» **WHAT THIS TASK INVOLVES**
Reproduce the data below in full and exclude every picture.

Records drawn from a dataset:

================================

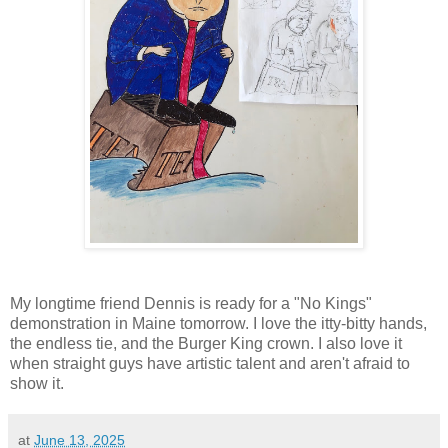
My longtime friend Dennis is ready for a "No Kings"
demonstration in Maine tomorrow. I love the itty-bitty hands,
the endless tie, and the Burger King crown. I also love it
when straight guys have artistic talent and aren't afraid to
show it.
at
June 13, 2025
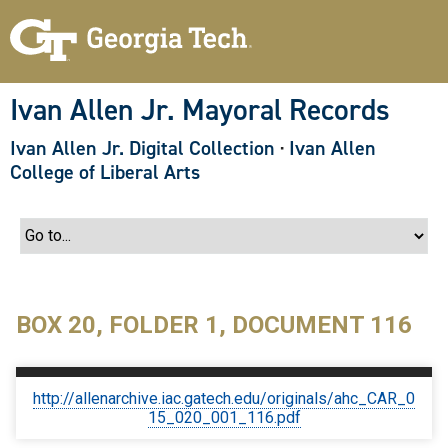
S
k
i
p
t
o
Ivan Allen Jr. Mayoral Records
m
a
Ivan Allen Jr. Digital Collection
·
Ivan Allen
i
n
College of Liberal Arts
c
o
n
t
e
n
t
BOX 20, FOLDER 1, DOCUMENT 116
http://allenarchive.iac.gatech.edu/originals/ahc_CAR_0
15_020_001_116.pdf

================================

» **REPLY**
My longtime friend Dennis is ready for a "No Kings"
demonstration in Maine tomorrow. I love the itty-bitty hands,
the endless tie, and the Burger King crown. I also love it
when straight guys have artistic talent and aren't afraid to
show it.
at
June 13, 2025
S
k
i
p
t
o
Ivan Allen Jr. Mayoral Records
m
a
Ivan Allen Jr. Digital Collection
·
Ivan Allen
i
n
College of Liberal Arts
c
o
n
t
e
n
t
BOX 20, FOLDER 1, DOCUMENT 116
http://allenarchive.iac.gatech.edu/originals/ahc_CAR_0
15_020_001_116.pdf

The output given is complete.